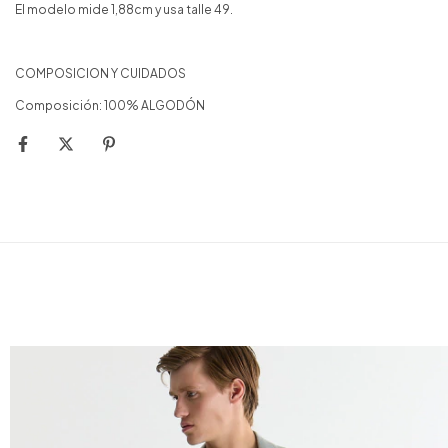
El modelo mide 1,88cm y usa talle 49.
COMPOSICION Y CUIDADOS
Composición: 100% ALGODÓN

_ _ _

WORK ITEM » Return the listing verbatim, pictures excluded.

EXERCISE OUTPUT »
El modelo mide 1,88cm y usa talle 49.
COMPOSICION Y CUIDADOS
Composición: 100% ALGODÓN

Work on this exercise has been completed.